Page layout parsing data

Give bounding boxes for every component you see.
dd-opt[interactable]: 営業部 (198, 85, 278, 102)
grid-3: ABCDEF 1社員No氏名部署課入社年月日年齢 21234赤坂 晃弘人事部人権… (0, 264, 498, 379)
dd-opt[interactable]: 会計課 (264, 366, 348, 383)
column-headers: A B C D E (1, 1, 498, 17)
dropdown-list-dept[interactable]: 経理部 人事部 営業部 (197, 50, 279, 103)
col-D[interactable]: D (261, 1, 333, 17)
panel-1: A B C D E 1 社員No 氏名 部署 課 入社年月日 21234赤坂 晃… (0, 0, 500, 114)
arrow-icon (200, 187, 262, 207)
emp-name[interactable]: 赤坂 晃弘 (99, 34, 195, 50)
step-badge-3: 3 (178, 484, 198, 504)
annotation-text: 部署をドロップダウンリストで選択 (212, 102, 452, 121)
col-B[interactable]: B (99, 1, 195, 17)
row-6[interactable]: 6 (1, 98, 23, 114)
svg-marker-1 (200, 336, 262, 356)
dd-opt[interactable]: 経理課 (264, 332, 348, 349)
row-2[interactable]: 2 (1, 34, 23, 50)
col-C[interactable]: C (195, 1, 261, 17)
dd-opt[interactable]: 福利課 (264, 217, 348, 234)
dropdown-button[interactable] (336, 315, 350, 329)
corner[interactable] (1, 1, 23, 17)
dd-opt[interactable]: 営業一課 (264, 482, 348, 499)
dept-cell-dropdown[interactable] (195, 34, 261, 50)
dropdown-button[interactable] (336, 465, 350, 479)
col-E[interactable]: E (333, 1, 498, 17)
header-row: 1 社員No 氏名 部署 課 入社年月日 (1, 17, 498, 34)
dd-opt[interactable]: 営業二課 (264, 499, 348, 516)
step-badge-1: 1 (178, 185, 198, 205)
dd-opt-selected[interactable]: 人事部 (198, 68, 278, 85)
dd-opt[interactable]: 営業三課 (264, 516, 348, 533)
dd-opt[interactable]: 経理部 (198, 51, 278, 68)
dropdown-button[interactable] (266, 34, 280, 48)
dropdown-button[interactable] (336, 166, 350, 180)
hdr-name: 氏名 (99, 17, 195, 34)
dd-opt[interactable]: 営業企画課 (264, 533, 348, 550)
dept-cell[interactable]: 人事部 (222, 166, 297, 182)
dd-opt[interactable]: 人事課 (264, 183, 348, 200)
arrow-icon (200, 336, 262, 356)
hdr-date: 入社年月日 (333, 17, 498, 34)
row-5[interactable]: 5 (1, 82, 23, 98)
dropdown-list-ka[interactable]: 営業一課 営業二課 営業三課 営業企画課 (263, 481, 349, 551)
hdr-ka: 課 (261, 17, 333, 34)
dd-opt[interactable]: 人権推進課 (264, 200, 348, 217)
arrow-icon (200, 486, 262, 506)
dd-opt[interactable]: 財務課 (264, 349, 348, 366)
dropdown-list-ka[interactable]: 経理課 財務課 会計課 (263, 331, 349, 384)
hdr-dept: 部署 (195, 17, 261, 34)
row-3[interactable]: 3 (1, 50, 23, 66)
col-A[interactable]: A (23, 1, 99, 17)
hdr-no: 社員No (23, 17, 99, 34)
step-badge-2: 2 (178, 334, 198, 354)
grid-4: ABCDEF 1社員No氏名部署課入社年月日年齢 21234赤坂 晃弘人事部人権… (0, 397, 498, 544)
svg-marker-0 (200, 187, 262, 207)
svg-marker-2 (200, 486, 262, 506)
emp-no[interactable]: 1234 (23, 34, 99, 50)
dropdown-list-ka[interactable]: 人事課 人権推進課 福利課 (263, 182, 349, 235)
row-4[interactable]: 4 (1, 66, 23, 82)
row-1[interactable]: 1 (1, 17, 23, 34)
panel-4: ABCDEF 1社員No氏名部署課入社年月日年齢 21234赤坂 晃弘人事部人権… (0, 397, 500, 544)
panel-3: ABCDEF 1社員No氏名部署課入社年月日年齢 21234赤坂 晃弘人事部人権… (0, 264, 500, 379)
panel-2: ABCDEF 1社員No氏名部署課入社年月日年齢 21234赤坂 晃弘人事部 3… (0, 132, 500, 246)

_TASK REQUIREMENTS_
Copy every line from the records above that contains the word "営業企画課".

_TASK RESULT_
dd-opt[interactable]: 営業企画課 (264, 533, 348, 550)
dropdown-list-ka[interactable]: 営業一課 営業二課 営業三課 営業企画課 (263, 481, 349, 551)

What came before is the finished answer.